За столом громко засмеялись, а он потерял сознание…
– Кума, на поле пьяной брани ты одна!
– Вот так Екатерина! Не устоял перед тобой большой мужчина!..
– Тихо! – раздался чей-то встревоженный голос оттуда, где был Скопин. – Михайло, тебе плохо?!
К Скопину торопливо подбежал Воротынский:
– Михайло, что с тобой? – Поняв, что тот без сознания, он наклонился над ним и легонько похлопал его по щекам: – Михайло, да очнись же!
Князь Михаил приподнял грузные веки. Вяло ворочая языком, спросил: «Что со мной?..»
– Расступитесь же! – испуганно взвизгнула Александра, прорываясь к мужу сквозь кольцо князей.
– Лекаря, немедля лекаря! – громко, в голос, вскрикнули Головины.
– А ну, давай, держись за меня! – запыхтел Воротынский. – Вставай, вставай!..
Он подхватил было Скопина под руки, но не в силах был даже сдвинуть его с места и закричал на растерявшихся князей: «Да помогите же!»
Скопина подняли и усадили на лавку. Он открыл было рот, хотел что-то сказать, но у него горлом и носом хлынула кровь. Его тут же быстро уложили на лавку.

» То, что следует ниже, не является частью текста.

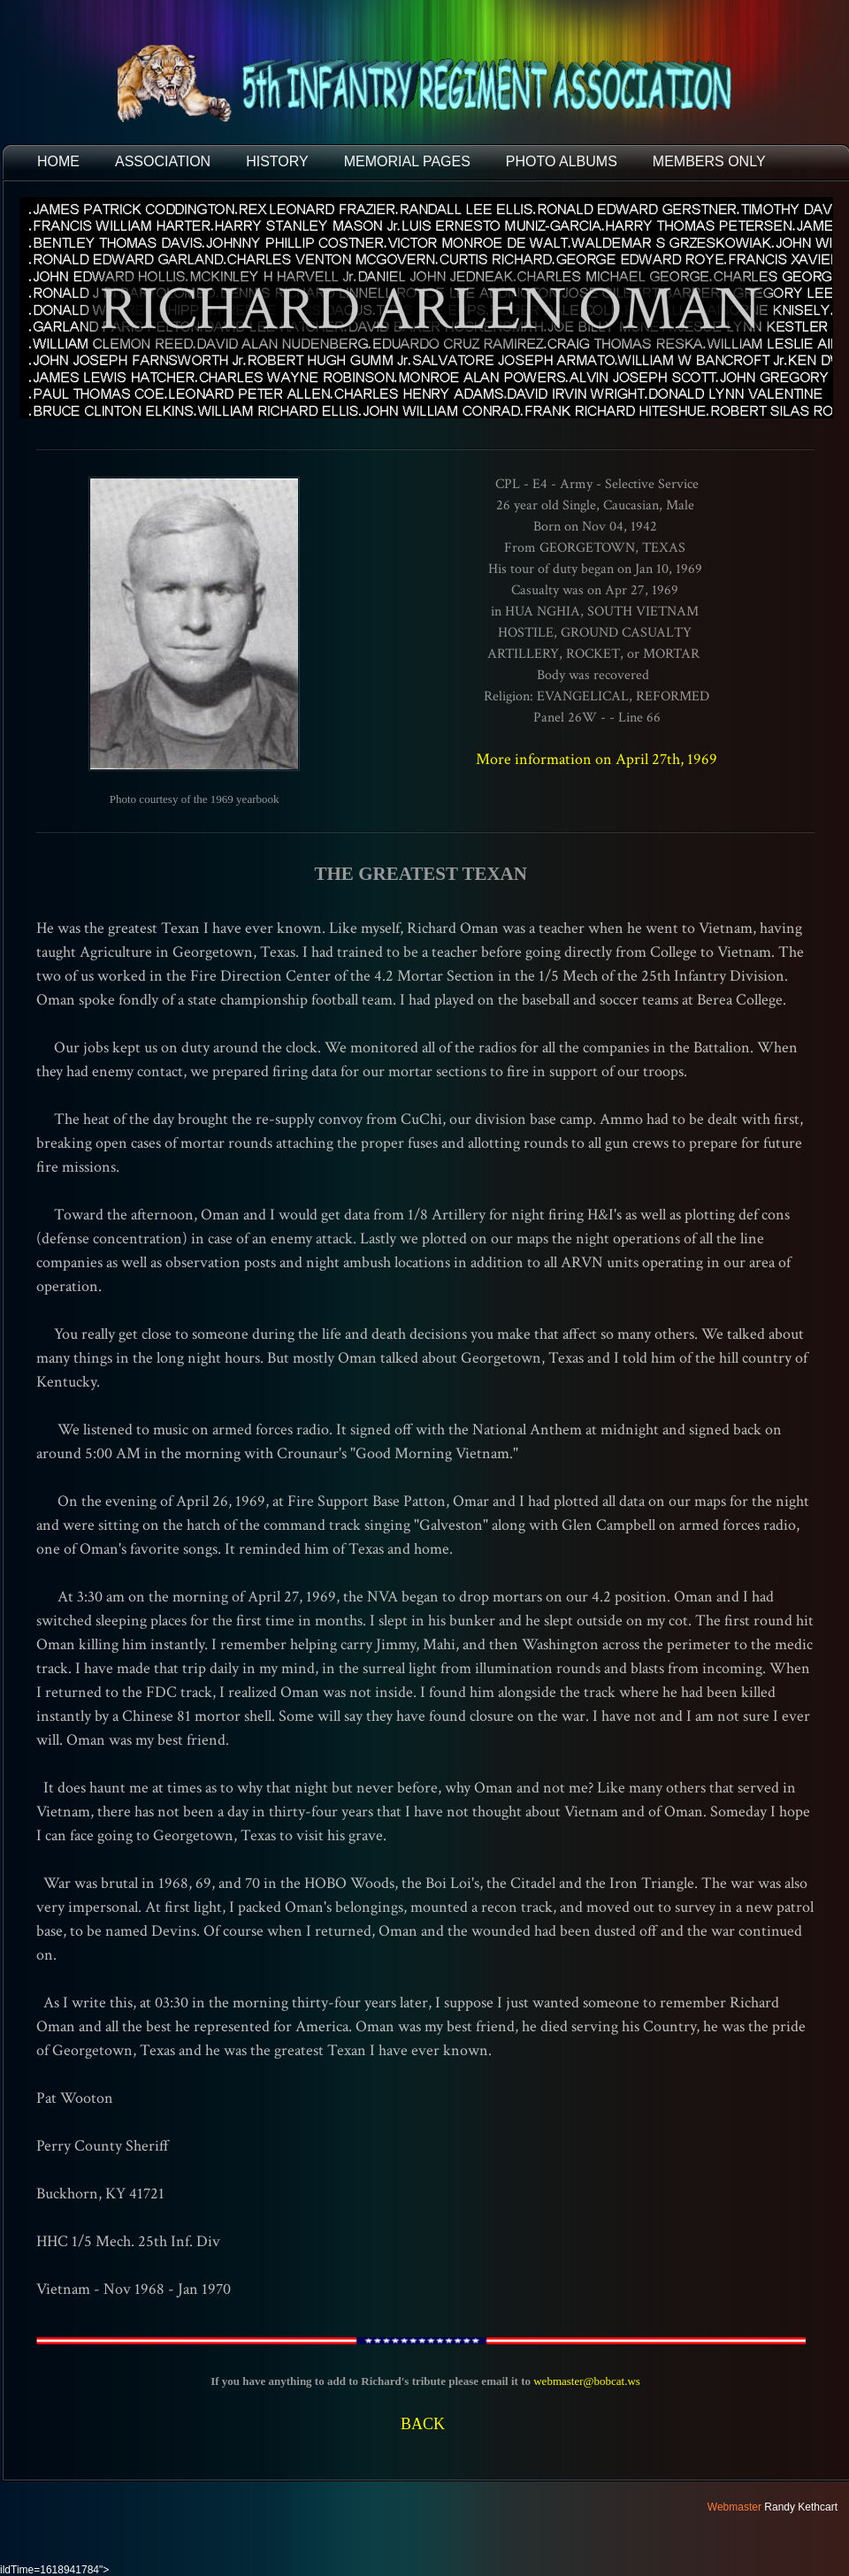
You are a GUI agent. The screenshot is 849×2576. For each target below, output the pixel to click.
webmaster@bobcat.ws (586, 2381)
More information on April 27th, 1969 (596, 759)
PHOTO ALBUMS (561, 161)
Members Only (709, 161)
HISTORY (277, 161)
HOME (58, 161)
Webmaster (734, 2507)
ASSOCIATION (162, 161)
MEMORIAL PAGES (407, 161)
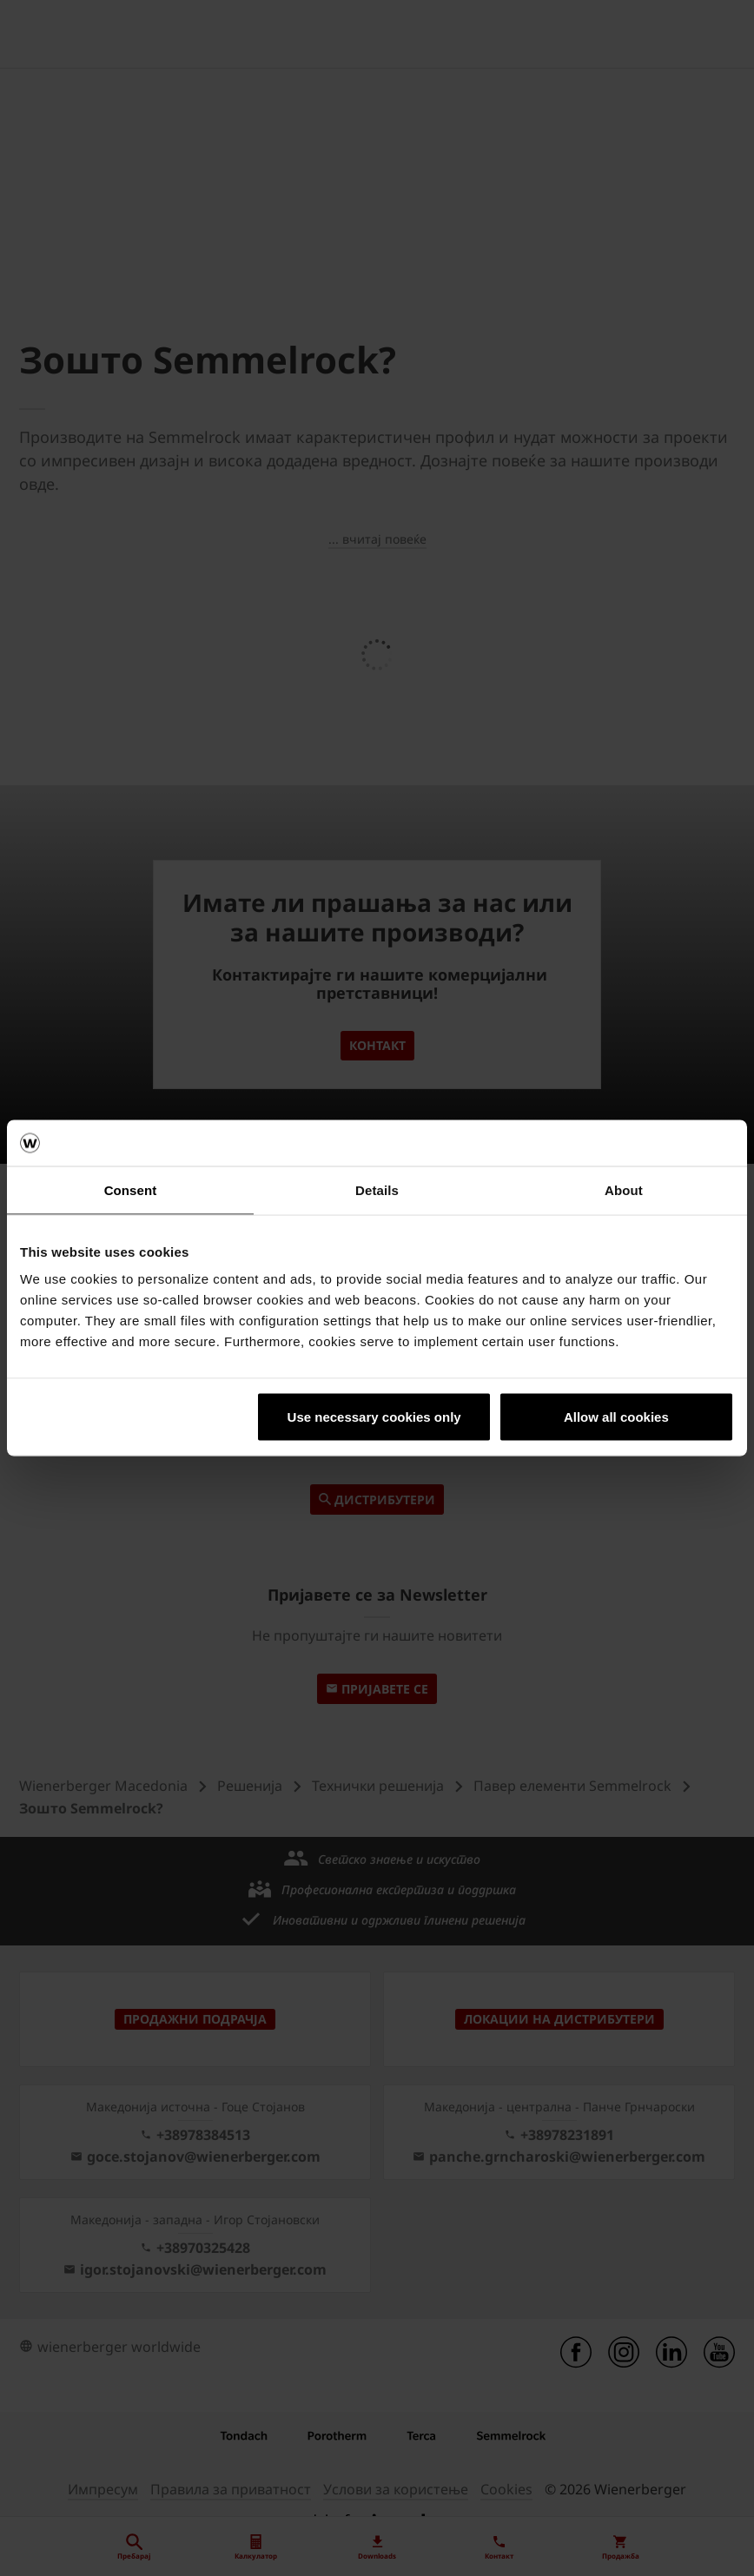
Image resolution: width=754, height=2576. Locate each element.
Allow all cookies (616, 1417)
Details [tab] (377, 1189)
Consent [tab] (130, 1189)
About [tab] (624, 1189)
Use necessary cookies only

В суматохе забегали дворовые, стали прикладывать холодные тряпки к его одутловатому, сизого цвета лицу.
Кругом в палате шёпот, охи, вскрики женщин…
Александра, склонившись над мужем, всхлипнула, и её губы зашептали нервно и жалко: «Мишенька, Мишенька!.. Что с тобой, мой дорогой?»
Она была ещё такой юной, что не умела даже горевать.
– Иван Михайлович, отвези меня домой, – тихо попросил князь Михаил Воротынского, сжимая в дрожащей руке холодные пальцы жены.
– Нет, нет – в Чудов! – криком вырвалось у Воротынского. – К монахам! Там хворь изгонят – поставят на ноги!.. Да где же кони?! – в негодовании загудел он.
– Здесь, здесь уже! – влетел в палату запыхавшийся дворецкий с холопами. – Стоят подле крыльца!
Четверо дюжих холопов с трудом подняли Скопина на руки и вынесли из палаты. Вслед за ними гурьбой двинулись гости.
В тесных дверях князь Дмитрий столкнулся с Екатериной и зашипел ей в лицо:
– А ну, скажи – твоё ли это дело?!
– Нет… Это не моя рука, – прошептала Екатерина, и её голос дрогнул.
– А чья-а?!
Она ничего не ответила. Только на лице у неё мелькнула какая-то загадочная, растерянная и одновременно смущённая улыбка.
Князь Дмитрий изумился: впервые в жизни увидел он такой свою жену… Екатерина!.. Его Екатерина была растеряна и смущена!..
В Чудовом монастыре через неделю монахи беспомощно развели руками, когда испробовали все свои средства. Кровотечение они остановили, но не смогли больше ничем помочь князю: тот таял прямо на глазах. И по совету де ла Гарди Елена Петровна забрала сына из монастыря и привезла домой.